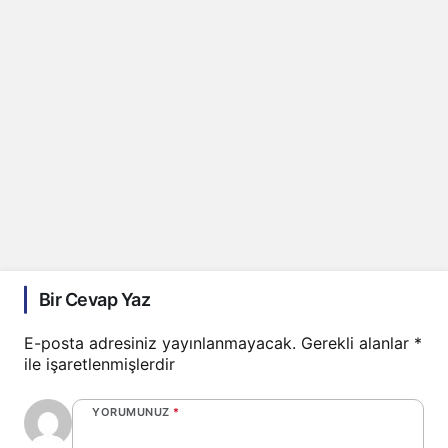
Bir Cevap Yaz
E-posta adresiniz yayınlanmayacak.
Gerekli alanlar
*
ile işaretlenmişlerdir
YORUMUNUZ
*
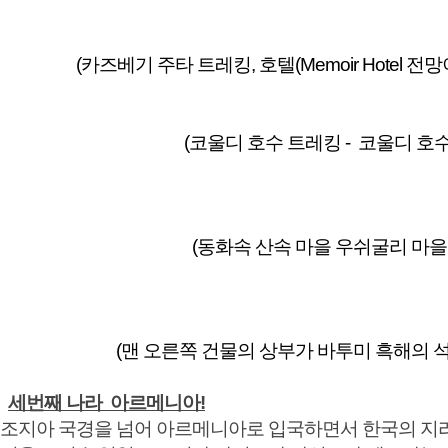
(카즈베기 주타 트레킹, 호텔(Memoir Hotel 전
(코울디 호수 트레킹 - 코울디 호수와 야생
(동화속 산속 마을 우쉬굴리 마을과 가
(맨 오른쪽 건물의 상부가 바투미 흑해의 석양을
세번째 나라 아르메니아!
조지아 국경을 넘어 아르메니아로 입국하면서 한국의 지리산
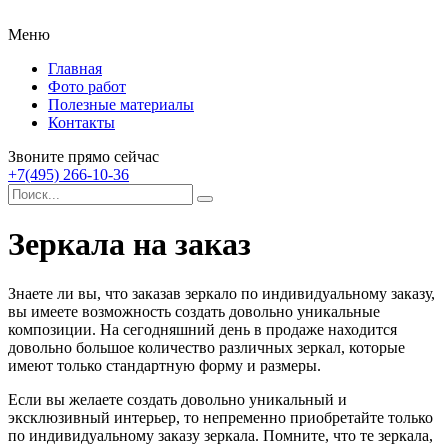
Меню
Главная
Фото работ
Полезные материалы
Контакты
Звоните прямо сейчас
+7(495) 266-10-36
Зеркала на заказ
Знаете ли вы, что заказав зеркало по индивидуальному заказу,
вы имеете возможность создать довольно уникальные
композиции.
На сегодняшний день в продаже находится
довольно большое количество различных зеркал, которые
имеют только стандартную форму и размеры.
Если вы желаете создать довольно уникальный и
эксклюзивный интерьер, то непременно приобретайте только
по индивидуальному заказу зеркала. Помните, что те зеркала,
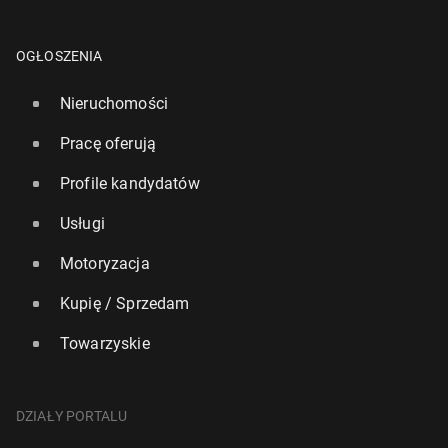
OGŁOSZENIA
Nieruchomości
Pracę oferują
Profile kandydatów
Usługi
Motoryzacja
Kupię / Sprzedam
Towarzyskie
DZIAŁY PORTALU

- - - -

Please print each entry exactly as it stands, without the pictures.

Bir Cevap Yaz
E-posta adresiniz yayınlanmayacak.
Gerekli alanlar
*
ile işaretlenmişlerdir
YORUMUNUZ
*
(카즈베기 주타 트레킹, 호텔(Memoir Hotel 전
(코울디 호수 트레킹 - 코울디 호수와 야생
(동화속 산속 마을 우쉬굴리 마을과 가
(맨 오른쪽 건물의 상부가 바투미 흑해의 석양을
세번째 나라 아르메니아!
조지아 국경을 넘어 아르메니아로 입국하면서 한국의 지리산
Меню
Главная
Фото работ
Полезные материалы
Контакты
Звоните прямо сейчас
+7(495) 266-10-36
Зеркала на заказ
Знаете ли вы, что заказав зеркало по индивидуальному заказу,
вы имеете возможность создать довольно уникальные
композиции.
На сегодняшний день в продаже находится
довольно большое количество различных зеркал, которые
имеют только стандартную форму и размеры.
Если вы желаете создать довольно уникальный и
эксклюзивный интерьер, то непременно приобретайте только
по индивидуальному заказу зеркала. Помните, что те зеркала,
OGŁOSZENIA
Nieruchomości
Pracę oferują
Profile kandydatów
Usługi
Motoryzacja
Kupię / Sprzedam
Towarzyskie
DZIAŁY PORTALU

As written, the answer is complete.